A complete copy of the entries, exactly as written, is the expected result.
Content starts
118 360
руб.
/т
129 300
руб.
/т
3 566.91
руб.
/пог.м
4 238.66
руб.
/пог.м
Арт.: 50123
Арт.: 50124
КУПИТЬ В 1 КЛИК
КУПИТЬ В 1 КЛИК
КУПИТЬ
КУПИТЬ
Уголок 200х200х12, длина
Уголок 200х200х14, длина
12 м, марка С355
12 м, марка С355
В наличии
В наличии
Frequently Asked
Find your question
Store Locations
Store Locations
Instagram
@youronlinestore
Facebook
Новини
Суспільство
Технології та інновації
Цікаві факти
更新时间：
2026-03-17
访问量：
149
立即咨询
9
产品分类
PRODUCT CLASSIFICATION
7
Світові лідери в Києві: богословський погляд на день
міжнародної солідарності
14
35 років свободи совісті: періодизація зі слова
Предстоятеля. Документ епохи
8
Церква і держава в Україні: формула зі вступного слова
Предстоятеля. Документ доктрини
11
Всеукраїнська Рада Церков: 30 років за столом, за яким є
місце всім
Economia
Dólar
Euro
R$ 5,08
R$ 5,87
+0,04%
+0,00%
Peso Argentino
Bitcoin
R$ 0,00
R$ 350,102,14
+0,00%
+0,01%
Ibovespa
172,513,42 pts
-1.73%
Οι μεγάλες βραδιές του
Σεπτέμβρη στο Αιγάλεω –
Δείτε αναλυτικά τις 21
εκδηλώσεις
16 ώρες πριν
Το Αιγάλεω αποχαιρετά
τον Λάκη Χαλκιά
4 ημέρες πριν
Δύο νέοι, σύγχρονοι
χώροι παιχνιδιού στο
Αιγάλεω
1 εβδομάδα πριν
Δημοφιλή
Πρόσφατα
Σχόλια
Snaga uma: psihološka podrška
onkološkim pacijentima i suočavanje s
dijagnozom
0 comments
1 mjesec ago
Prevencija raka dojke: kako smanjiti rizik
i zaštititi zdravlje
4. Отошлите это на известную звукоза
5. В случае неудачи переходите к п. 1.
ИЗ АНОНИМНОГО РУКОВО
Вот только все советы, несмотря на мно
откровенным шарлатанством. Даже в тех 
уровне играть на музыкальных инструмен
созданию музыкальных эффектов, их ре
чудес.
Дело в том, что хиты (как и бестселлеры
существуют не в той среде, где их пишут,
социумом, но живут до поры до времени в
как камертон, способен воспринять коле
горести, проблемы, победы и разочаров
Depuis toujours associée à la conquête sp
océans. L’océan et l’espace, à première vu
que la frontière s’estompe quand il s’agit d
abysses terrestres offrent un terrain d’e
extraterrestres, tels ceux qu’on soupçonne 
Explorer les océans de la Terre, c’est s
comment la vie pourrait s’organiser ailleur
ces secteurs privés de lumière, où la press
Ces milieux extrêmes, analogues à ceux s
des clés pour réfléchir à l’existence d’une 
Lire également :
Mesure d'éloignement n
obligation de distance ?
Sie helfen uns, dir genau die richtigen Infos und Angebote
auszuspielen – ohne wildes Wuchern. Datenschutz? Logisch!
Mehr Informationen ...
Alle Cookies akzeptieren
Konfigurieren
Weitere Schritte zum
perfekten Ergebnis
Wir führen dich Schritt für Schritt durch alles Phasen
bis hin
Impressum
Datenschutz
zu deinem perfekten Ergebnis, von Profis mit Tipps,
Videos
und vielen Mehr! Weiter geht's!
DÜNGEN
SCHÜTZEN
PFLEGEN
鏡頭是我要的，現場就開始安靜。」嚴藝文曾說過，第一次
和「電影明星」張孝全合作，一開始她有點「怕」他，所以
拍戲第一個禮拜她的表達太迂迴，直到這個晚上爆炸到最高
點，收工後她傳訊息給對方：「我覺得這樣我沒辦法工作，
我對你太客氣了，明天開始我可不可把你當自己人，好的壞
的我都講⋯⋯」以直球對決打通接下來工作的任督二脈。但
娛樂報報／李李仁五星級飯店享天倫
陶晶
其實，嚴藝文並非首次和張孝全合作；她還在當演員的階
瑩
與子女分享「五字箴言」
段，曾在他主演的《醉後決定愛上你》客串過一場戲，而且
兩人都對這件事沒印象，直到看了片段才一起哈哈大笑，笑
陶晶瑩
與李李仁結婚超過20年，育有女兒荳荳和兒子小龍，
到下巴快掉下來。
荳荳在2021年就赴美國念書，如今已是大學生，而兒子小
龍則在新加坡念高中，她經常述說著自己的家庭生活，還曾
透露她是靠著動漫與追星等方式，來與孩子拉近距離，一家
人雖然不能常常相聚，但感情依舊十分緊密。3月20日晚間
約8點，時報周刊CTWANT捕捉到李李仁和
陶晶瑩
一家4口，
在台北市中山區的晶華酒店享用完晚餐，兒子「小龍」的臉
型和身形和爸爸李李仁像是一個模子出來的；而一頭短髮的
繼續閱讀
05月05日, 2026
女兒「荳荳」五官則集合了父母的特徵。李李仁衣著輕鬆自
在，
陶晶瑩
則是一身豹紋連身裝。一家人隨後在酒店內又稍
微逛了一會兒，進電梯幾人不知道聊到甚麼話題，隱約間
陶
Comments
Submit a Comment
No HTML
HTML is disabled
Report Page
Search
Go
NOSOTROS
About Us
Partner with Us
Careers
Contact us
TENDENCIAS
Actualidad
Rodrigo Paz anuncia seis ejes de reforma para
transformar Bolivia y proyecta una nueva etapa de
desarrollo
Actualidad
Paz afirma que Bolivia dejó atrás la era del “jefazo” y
Content ends
EXPECTED ANSWER =
118 360
руб.
/т
129 300
руб.
/т
3 566.91
руб.
/пог.м
4 238.66
руб.
/пог.м
Арт.: 50123
Арт.: 50124
КУПИТЬ В 1 КЛИК
КУПИТЬ В 1 КЛИК
КУПИТЬ
КУПИТЬ
Уголок 200х200х12, длина
Уголок 200х200х14, длина
12 м, марка С355
12 м, марка С355
В наличии
В наличии
Frequently Asked
Find your question
Store Locations
Store Locations
Instagram
@youronlinestore
Facebook
Новини
Суспільство
Технології та інновації
Цікаві факти
更新时间：
2026-03-17
访问量：
149
立即咨询
9
产品分类
PRODUCT CLASSIFICATION
7
Світові лідери в Києві: богословський погляд на день
міжнародної солідарності
14
35 років свободи совісті: періодизація зі слова
Предстоятеля. Документ епохи
8
Церква і держава в Україні: формула зі вступного слова
Предстоятеля. Документ доктрини
11
Всеукраїнська Рада Церков: 30 років за столом, за яким є
місце всім
Economia
Dólar
Euro
R$ 5,08
R$ 5,87
+0,04%
+0,00%
Peso Argentino
Bitcoin
R$ 0,00
R$ 350,102,14
+0,00%
+0,01%
Ibovespa
172,513,42 pts
-1.73%
Οι μεγάλες βραδιές του
Σεπτέμβρη στο Αιγάλεω –
Δείτε αναλυτικά τις 21
εκδηλώσεις
16 ώρες πριν
Το Αιγάλεω αποχαιρετά
τον Λάκη Χαλκιά
4 ημέρες πριν
Δύο νέοι, σύγχρονοι
χώροι παιχνιδιού στο
Αιγάλεω
1 εβδομάδα πριν
Δημοφιλή
Πρόσφατα
Σχόλια
Snaga uma: psihološka podrška
onkološkim pacijentima i suočavanje s
dijagnozom
0 comments
1 mjesec ago
Prevencija raka dojke: kako smanjiti rizik
i zaštititi zdravlje
4. Отошлите это на известную звукоза
5. В случае неудачи переходите к п. 1.
ИЗ АНОНИМНОГО РУКОВО
Вот только все советы, несмотря на мно
откровенным шарлатанством. Даже в тех 
уровне играть на музыкальных инструмен
созданию музыкальных эффектов, их ре
чудес.
Дело в том, что хиты (как и бестселлеры
существуют не в той среде, где их пишут,
социумом, но живут до поры до времени в
как камертон, способен воспринять коле
горести, проблемы, победы и разочаров
Depuis toujours associée à la conquête sp
océans. L’océan et l’espace, à première vu
que la frontière s’estompe quand il s’agit d
abysses terrestres offrent un terrain d’e
extraterrestres, tels ceux qu’on soupçonne 
Explorer les océans de la Terre, c’est s
comment la vie pourrait s’organiser ailleur
ces secteurs privés de lumière, où la press
Ces milieux extrêmes, analogues à ceux s
des clés pour réfléchir à l’existence d’une 
Lire également :
Mesure d'éloignement n
obligation de distance ?
Sie helfen uns, dir genau die richtigen Infos und Angebote
auszuspielen – ohne wildes Wuchern. Datenschutz? Logisch!
Mehr Informationen ...
Alle Cookies akzeptieren
Konfigurieren
Weitere Schritte zum
perfekten Ergebnis
Wir führen dich Schritt für Schritt durch alles Phasen
bis hin
Impressum
Datenschutz
zu deinem perfekten Ergebnis, von Profis mit Tipps,
Videos
und vielen Mehr! Weiter geht's!
DÜNGEN
SCHÜTZEN
PFLEGEN
鏡頭是我要的，現場就開始安靜。」嚴藝文曾說過，第一次
和「電影明星」張孝全合作，一開始她有點「怕」他，所以
拍戲第一個禮拜她的表達太迂迴，直到這個晚上爆炸到最高
點，收工後她傳訊息給對方：「我覺得這樣我沒辦法工作，
我對你太客氣了，明天開始我可不可把你當自己人，好的壞
的我都講⋯⋯」以直球對決打通接下來工作的任督二脈。但
娛樂報報／李李仁五星級飯店享天倫
陶晶
其實，嚴藝文並非首次和張孝全合作；她還在當演員的階
瑩
與子女分享「五字箴言」
段，曾在他主演的《醉後決定愛上你》客串過一場戲，而且
兩人都對這件事沒印象，直到看了片段才一起哈哈大笑，笑
陶晶瑩
與李李仁結婚超過20年，育有女兒荳荳和兒子小龍，
到下巴快掉下來。
荳荳在2021年就赴美國念書，如今已是大學生，而兒子小
龍則在新加坡念高中，她經常述說著自己的家庭生活，還曾
透露她是靠著動漫與追星等方式，來與孩子拉近距離，一家
人雖然不能常常相聚，但感情依舊十分緊密。3月20日晚間
約8點，時報周刊CTWANT捕捉到李李仁和
陶晶瑩
一家4口，
在台北市中山區的晶華酒店享用完晚餐，兒子「小龍」的臉
型和身形和爸爸李李仁像是一個模子出來的；而一頭短髮的
繼續閱讀
05月05日, 2026
女兒「荳荳」五官則集合了父母的特徵。李李仁衣著輕鬆自
在，
陶晶瑩
則是一身豹紋連身裝。一家人隨後在酒店內又稍
微逛了一會兒，進電梯幾人不知道聊到甚麼話題，隱約間
陶
Comments
Submit a Comment
No HTML
HTML is disabled
Report Page
Search
Go
NOSOTROS
About Us
Partner with Us
Careers
Contact us
TENDENCIAS
Actualidad
Rodrigo Paz anuncia seis ejes de reforma para
transformar Bolivia y proyecta una nueva etapa de
desarrollo
Actualidad
Paz afirma que Bolivia dejó atrás la era del “jefazo” y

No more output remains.